Transcribe only the lines in the data below falling between the line with "The image size" and the line with "Task: Click on the EN", including those two lines, and leave out any picture.

== Dataset content ==

--- START ---

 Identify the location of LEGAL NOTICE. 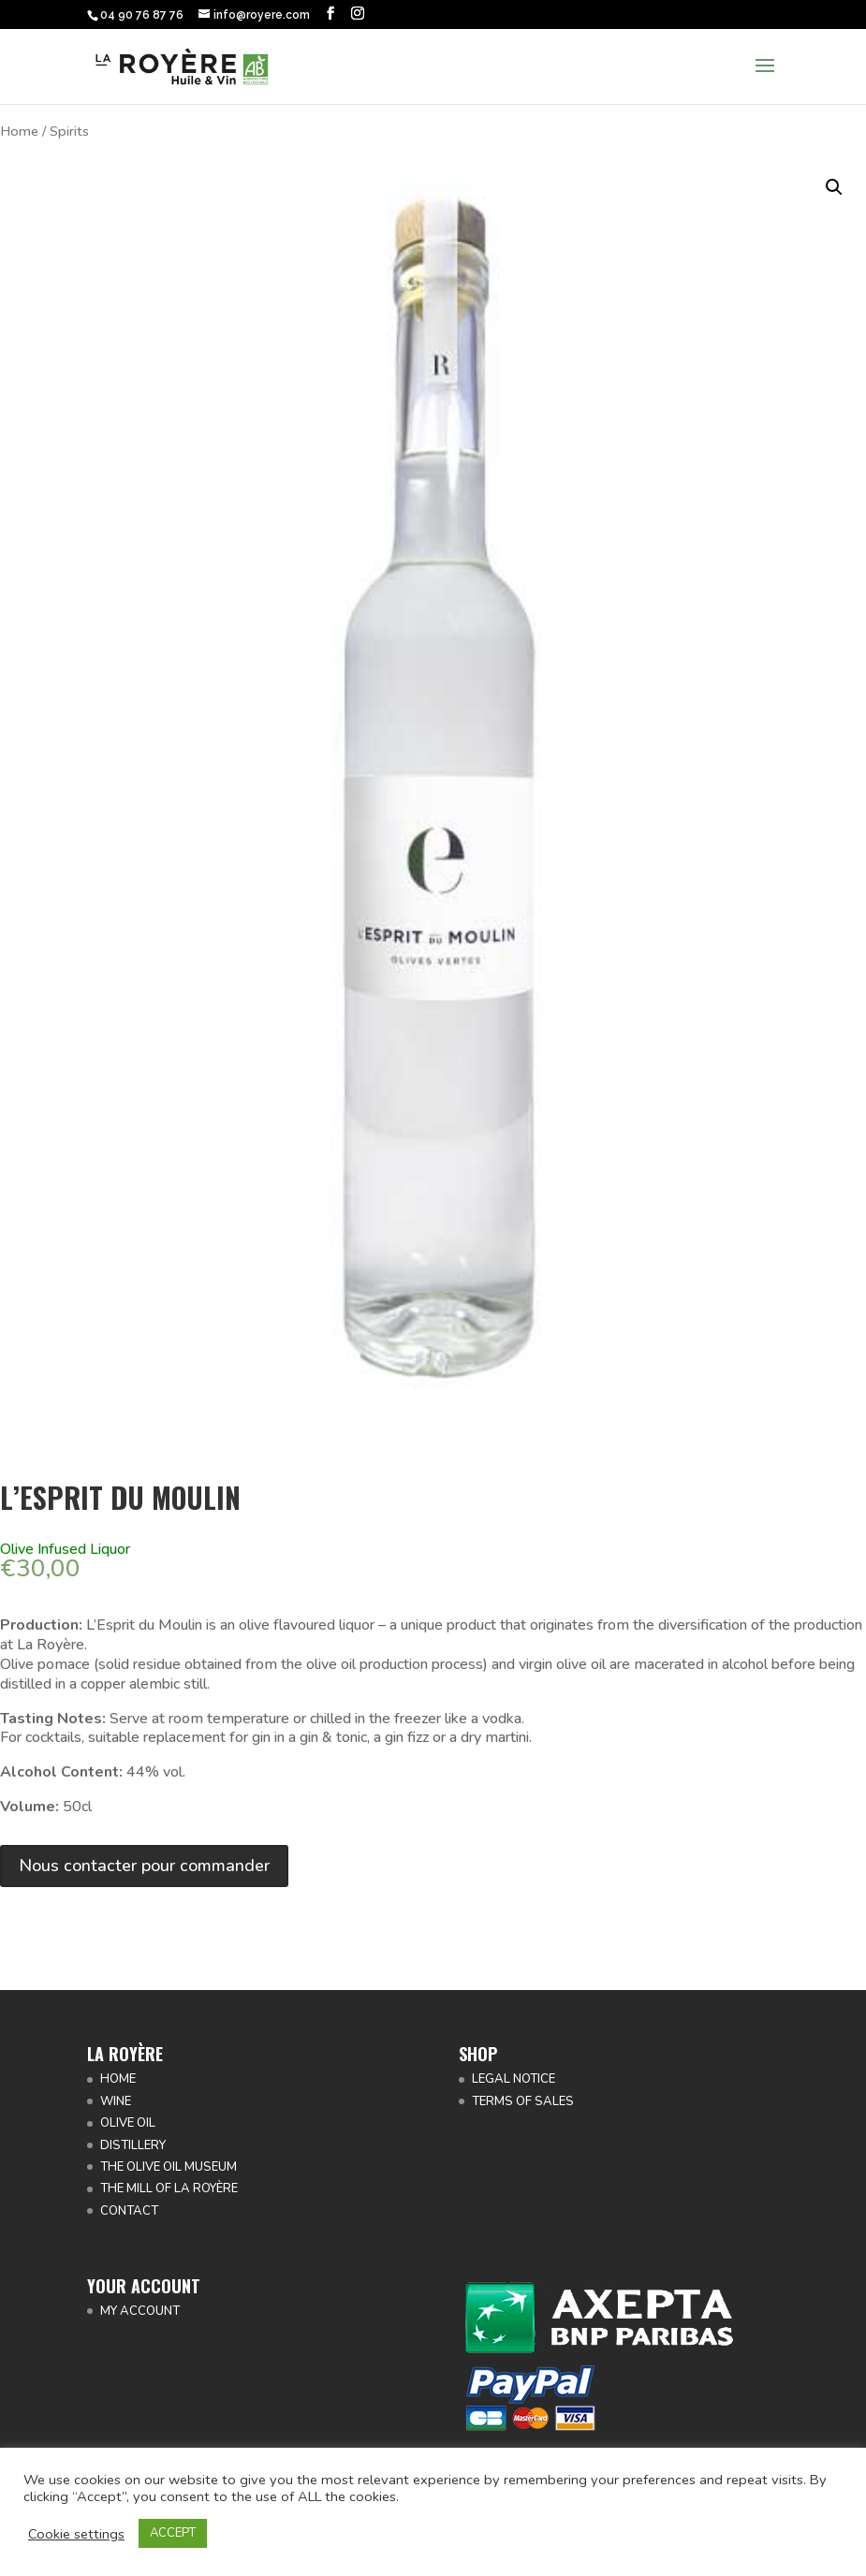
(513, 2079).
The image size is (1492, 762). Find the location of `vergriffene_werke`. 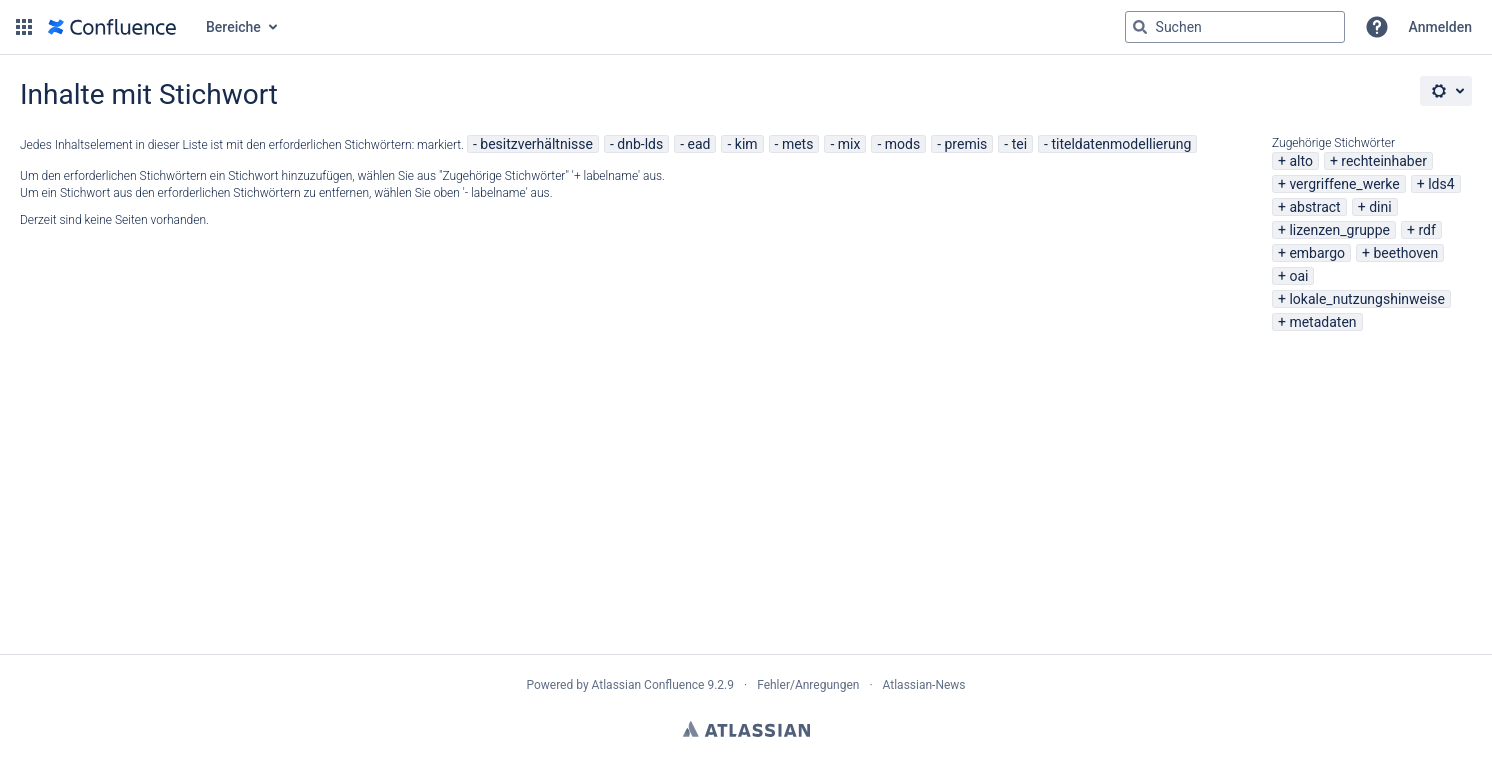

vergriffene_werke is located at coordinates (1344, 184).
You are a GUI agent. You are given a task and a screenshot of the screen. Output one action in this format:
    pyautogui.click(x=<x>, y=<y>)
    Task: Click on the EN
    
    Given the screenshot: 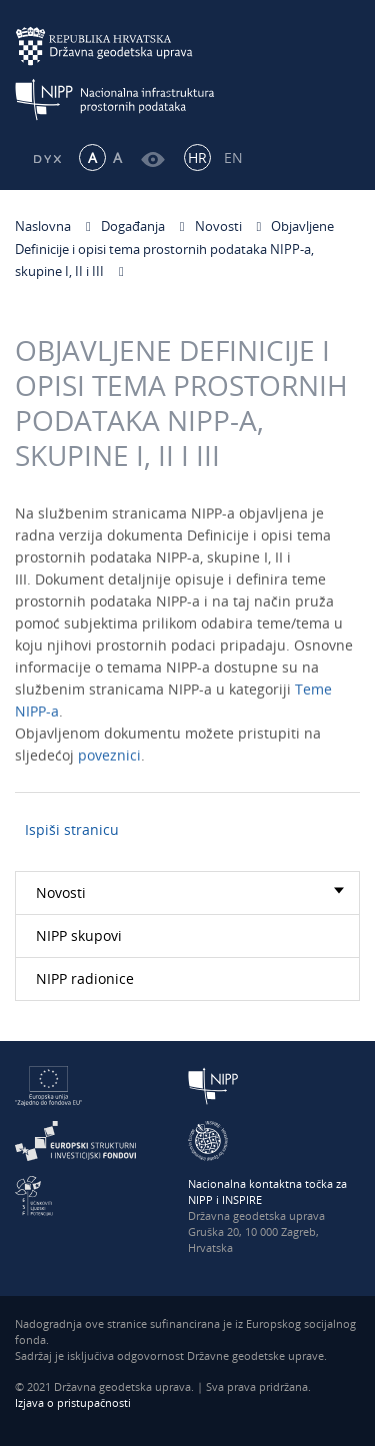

--- END ---
--- START ---

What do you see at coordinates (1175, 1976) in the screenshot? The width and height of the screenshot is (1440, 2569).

--- END ---

== Result of this exercise ==
The image size is (1492, 762). Find the location of `vergriffene_werke`. 

vergriffene_werke is located at coordinates (1344, 184).
You are a GUI agent. You are given a task and a screenshot of the screen. Output one action in this format:
    pyautogui.click(x=<x>, y=<y>)
    Task: Click on the EN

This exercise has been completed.